What you should do:
Look through the lines below and extract each one that contains "ダイヤルできます".
START Records shown
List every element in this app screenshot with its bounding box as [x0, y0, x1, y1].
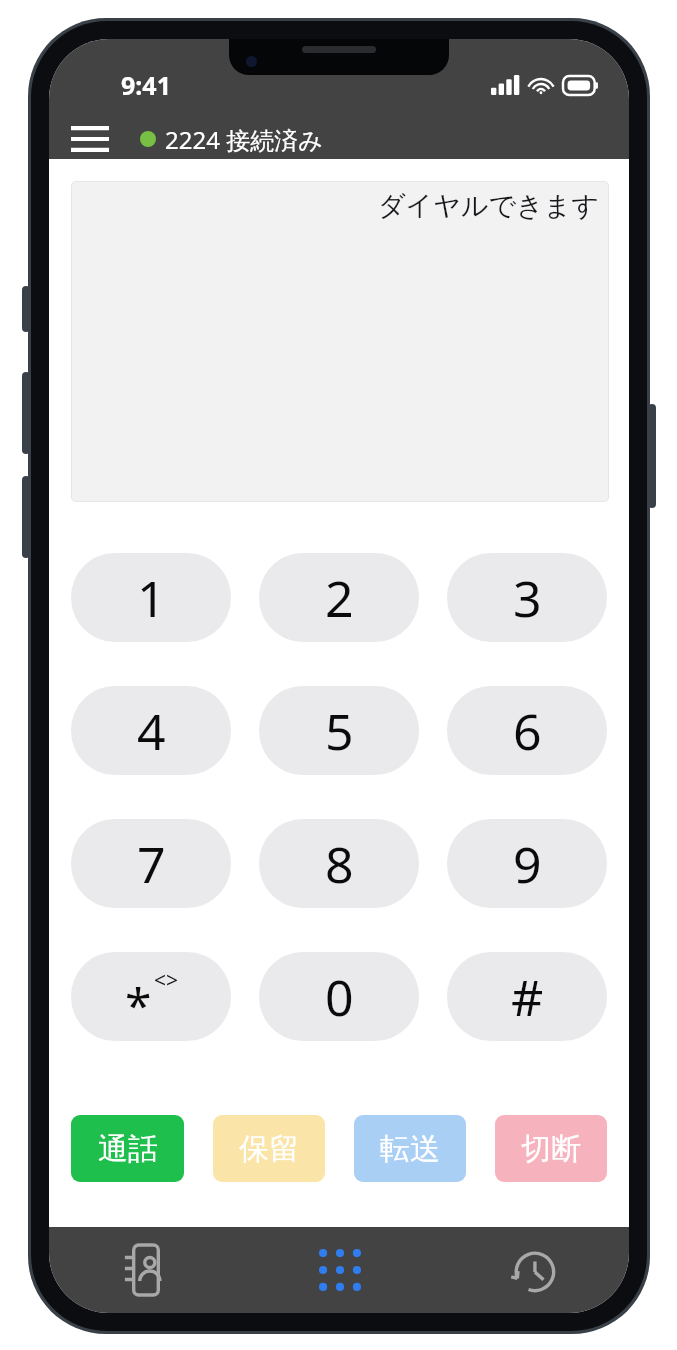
button[interactable]: * [71, 952, 231, 1041]
button[interactable]: 7 [71, 819, 231, 908]
staticText: 7 [137, 830, 166, 898]
button[interactable]: 保留 [213, 1115, 325, 1182]
staticText: 8 [325, 830, 354, 898]
staticText: 2224 接続済み [165, 123, 323, 156]
button[interactable]: 切断 [495, 1115, 607, 1182]
button[interactable]: 4 [71, 686, 231, 775]
staticText: 5 [325, 697, 354, 765]
button[interactable]: 2 [259, 553, 419, 642]
staticText: <> [154, 966, 179, 995]
staticText: 9:41 [121, 68, 171, 102]
button[interactable]: 3 [447, 553, 607, 642]
button[interactable]: 6 [447, 686, 607, 775]
button[interactable]: ダイヤルできます [71, 181, 609, 502]
button[interactable]: 1 [71, 553, 231, 642]
staticText: # [511, 963, 544, 1031]
staticText: 9 [513, 830, 542, 898]
staticText: * [125, 972, 152, 1037]
staticText: 転送 [380, 1130, 440, 1168]
button[interactable]: 8 [259, 819, 419, 908]
button[interactable]: History [436, 1227, 629, 1313]
staticText: 3 [513, 564, 542, 632]
staticText: 4 [137, 697, 166, 765]
staticText: 1 [137, 564, 166, 632]
button[interactable]: 通話 [71, 1115, 184, 1182]
staticText: 0 [325, 963, 354, 1031]
button[interactable]: 9 [447, 819, 607, 908]
button[interactable]: 5 [259, 686, 419, 775]
button[interactable]: Keypad [243, 1227, 436, 1313]
button[interactable]: Menu [63, 119, 117, 159]
staticText: 保留 [239, 1130, 299, 1168]
button[interactable]: # [447, 952, 607, 1041]
staticText: ダイヤルできます [377, 189, 599, 223]
staticText: 6 [513, 697, 542, 765]
button[interactable]: Contacts [49, 1227, 243, 1313]
staticText: 2 [325, 564, 354, 632]
button[interactable]: 転送 [354, 1115, 466, 1182]
button[interactable]: 0 [259, 952, 419, 1041]
staticText: 切断 [521, 1130, 581, 1168]
staticText: 通話 [98, 1130, 158, 1168]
END Records shown
Your response:
button[interactable]: ダイヤルできます [71, 181, 609, 502]
staticText: ダイヤルできます [377, 189, 599, 223]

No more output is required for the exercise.